## [What the task requires]
Every entry below must be repeated exactly; skip the pictures.
BEGIN Data section
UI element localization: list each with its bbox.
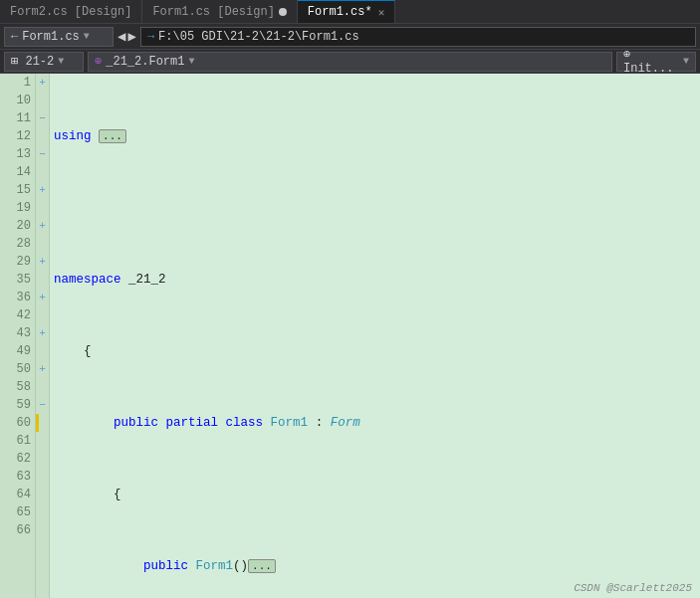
collapse-15[interactable]: + xyxy=(36,181,49,199)
init-label: ⊕ Init... xyxy=(623,47,679,76)
code-area: 1 10 11 12 13 14 15 19 20 28 29 35 36 42… xyxy=(0,74,700,598)
collapse-50[interactable]: + xyxy=(36,360,49,378)
tab-form1-design[interactable]: Form1.cs [Design] xyxy=(142,0,297,23)
collapse-11[interactable]: − xyxy=(36,109,49,127)
tab-form2-design[interactable]: Form2.cs [Design] xyxy=(0,0,142,23)
code-line-1: using ... xyxy=(54,127,696,145)
nav-back-icon[interactable]: ◀ xyxy=(117,28,125,45)
code-line-15: public Form1()... xyxy=(54,557,696,575)
dropdown-arrow-icon: ▼ xyxy=(84,31,90,42)
file-name: Form1.cs xyxy=(22,30,80,44)
scope-label: ⊞ 21-2 xyxy=(11,54,54,69)
member-icon: ⊕ xyxy=(95,54,102,69)
line-numbers: 1 10 11 12 13 14 15 19 20 28 29 35 36 42… xyxy=(0,74,36,598)
collapse-43[interactable]: + xyxy=(36,324,49,342)
tab-form1-cs[interactable]: Form1.cs* ✕ xyxy=(298,0,395,23)
toolbar-row2: ⊞ 21-2 ▼ ⊕ _21_2.Form1 ▼ ⊕ Init... ▼ xyxy=(0,50,700,74)
close-icon[interactable]: ✕ xyxy=(378,6,385,19)
path-arrow-icon: → xyxy=(147,30,154,44)
back-arrow-icon: ← xyxy=(11,30,18,44)
file-path-box: → F:\05 GDI\21-2\21-2\Form1.cs xyxy=(140,27,696,47)
tab-label: Form1.cs [Design] xyxy=(152,5,274,19)
scope-dropdown[interactable]: ⊞ 21-2 ▼ xyxy=(4,52,84,72)
collapse-36[interactable]: + xyxy=(36,289,49,306)
file-dropdown[interactable]: ← Form1.cs ▼ xyxy=(4,27,114,47)
scope-dropdown-arrow-icon: ▼ xyxy=(58,56,64,67)
init-dropdown-arrow-icon: ▼ xyxy=(683,56,689,67)
code-content: using ... namespace _21_2 { public parti… xyxy=(50,74,700,598)
modified-indicator xyxy=(279,8,287,16)
member-dropdown[interactable]: ⊕ _21_2.Form1 ▼ xyxy=(88,52,612,72)
init-dropdown[interactable]: ⊕ Init... ▼ xyxy=(616,52,696,72)
collapse-59[interactable]: − xyxy=(36,396,49,414)
collapse-1[interactable]: + xyxy=(36,74,49,92)
nav-forward-icon[interactable]: ▶ xyxy=(127,28,135,45)
collapse-29[interactable]: + xyxy=(36,253,49,271)
code-line-11: namespace _21_2 xyxy=(54,271,696,289)
member-dropdown-arrow-icon: ▼ xyxy=(188,56,194,67)
toolbar-row1: ← Form1.cs ▼ ◀ ▶ → F:\05 GDI\21-2\21-2\F… xyxy=(0,24,700,50)
tab-label: Form2.cs [Design] xyxy=(10,5,131,19)
file-path: F:\05 GDI\21-2\21-2\Form1.cs xyxy=(158,30,359,44)
tab-label: Form1.cs* xyxy=(308,5,372,19)
code-line-10 xyxy=(54,199,696,217)
code-line-14: { xyxy=(54,486,696,503)
code-line-12: { xyxy=(54,342,696,360)
member-name: _21_2.Form1 xyxy=(106,55,184,69)
collapse-bar: + − − + + + + + + − xyxy=(36,74,50,598)
code-line-13: public partial class Form1 : Form xyxy=(54,414,696,432)
collapse-13[interactable]: − xyxy=(36,145,49,163)
tab-bar: Form2.cs [Design] Form1.cs [Design] Form… xyxy=(0,0,700,24)
watermark: CSDN @Scarlett2025 xyxy=(574,582,692,594)
collapse-20[interactable]: + xyxy=(36,217,49,235)
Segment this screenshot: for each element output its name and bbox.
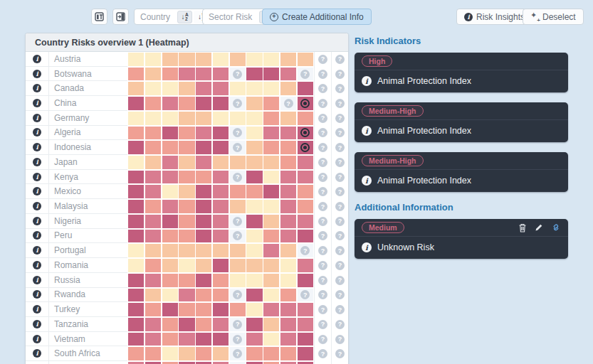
END Data section
## [Completed exercise]
UI element localization: list each with its bbox.
collapse-15[interactable]: + xyxy=(36,181,49,199)
init-label: ⊕ Init... xyxy=(623,47,679,76)
code-area: 1 10 11 12 13 14 15 19 20 28 29 35 36 42… xyxy=(0,74,700,598)
collapse-50[interactable]: + xyxy=(36,360,49,378)
tab-form1-design[interactable]: Form1.cs [Design] xyxy=(142,0,297,23)
collapse-11[interactable]: − xyxy=(36,109,49,127)
tab-form2-design[interactable]: Form2.cs [Design] xyxy=(0,0,142,23)
code-line-1: using ... xyxy=(54,127,696,145)
nav-back-icon[interactable]: ◀ xyxy=(117,28,125,45)
code-line-15: public Form1()... xyxy=(54,557,696,575)
dropdown-arrow-icon: ▼ xyxy=(84,31,90,42)
file-name: Form1.cs xyxy=(22,30,80,44)
scope-label: ⊞ 21-2 xyxy=(11,54,54,69)
member-icon: ⊕ xyxy=(95,54,102,69)
line-numbers: 1 10 11 12 13 14 15 19 20 28 29 35 36 42… xyxy=(0,74,36,598)
collapse-43[interactable]: + xyxy=(36,324,49,342)
tab-form1-cs[interactable]: Form1.cs* ✕ xyxy=(298,0,395,23)
toolbar-row2: ⊞ 21-2 ▼ ⊕ _21_2.Form1 ▼ ⊕ Init... ▼ xyxy=(0,50,700,74)
close-icon[interactable]: ✕ xyxy=(378,6,385,19)
path-arrow-icon: → xyxy=(147,30,154,44)
back-arrow-icon: ← xyxy=(11,30,18,44)
file-path-box: → F:\05 GDI\21-2\21-2\Form1.cs xyxy=(140,27,696,47)
tab-label: Form1.cs [Design] xyxy=(152,5,274,19)
scope-dropdown[interactable]: ⊞ 21-2 ▼ xyxy=(4,52,84,72)
collapse-36[interactable]: + xyxy=(36,289,49,306)
file-dropdown[interactable]: ← Form1.cs ▼ xyxy=(4,27,114,47)
scope-dropdown-arrow-icon: ▼ xyxy=(58,56,64,67)
init-dropdown-arrow-icon: ▼ xyxy=(683,56,689,67)
code-content: using ... namespace _21_2 { public parti… xyxy=(50,74,700,598)
modified-indicator xyxy=(279,8,287,16)
member-dropdown[interactable]: ⊕ _21_2.Form1 ▼ xyxy=(88,52,612,72)
init-dropdown[interactable]: ⊕ Init... ▼ xyxy=(616,52,696,72)
collapse-59[interactable]: − xyxy=(36,396,49,414)
collapse-1[interactable]: + xyxy=(36,74,49,92)
nav-forward-icon[interactable]: ▶ xyxy=(127,28,135,45)
collapse-29[interactable]: + xyxy=(36,253,49,271)
code-line-11: namespace _21_2 xyxy=(54,271,696,289)
member-dropdown-arrow-icon: ▼ xyxy=(188,56,194,67)
toolbar-row1: ← Form1.cs ▼ ◀ ▶ → F:\05 GDI\21-2\21-2\F… xyxy=(0,24,700,50)
tab-label: Form2.cs [Design] xyxy=(10,5,131,19)
file-path: F:\05 GDI\21-2\21-2\Form1.cs xyxy=(158,30,359,44)
tab-label: Form1.cs* xyxy=(308,5,372,19)
code-line-10 xyxy=(54,199,696,217)
code-line-14: { xyxy=(54,486,696,503)
code-line-12: { xyxy=(54,342,696,360)
member-name: _21_2.Form1 xyxy=(106,55,184,69)
collapse-bar: + − − + + + + + + − xyxy=(36,74,50,598)
code-line-13: public partial class Form1 : Form xyxy=(54,414,696,432)
collapse-13[interactable]: − xyxy=(36,145,49,163)
tab-bar: Form2.cs [Design] Form1.cs [Design] Form… xyxy=(0,0,700,24)
watermark: CSDN @Scarlett2025 xyxy=(574,582,692,594)
collapse-20[interactable]: + xyxy=(36,217,49,235)
Segment this screenshot: for each element output its name and bbox.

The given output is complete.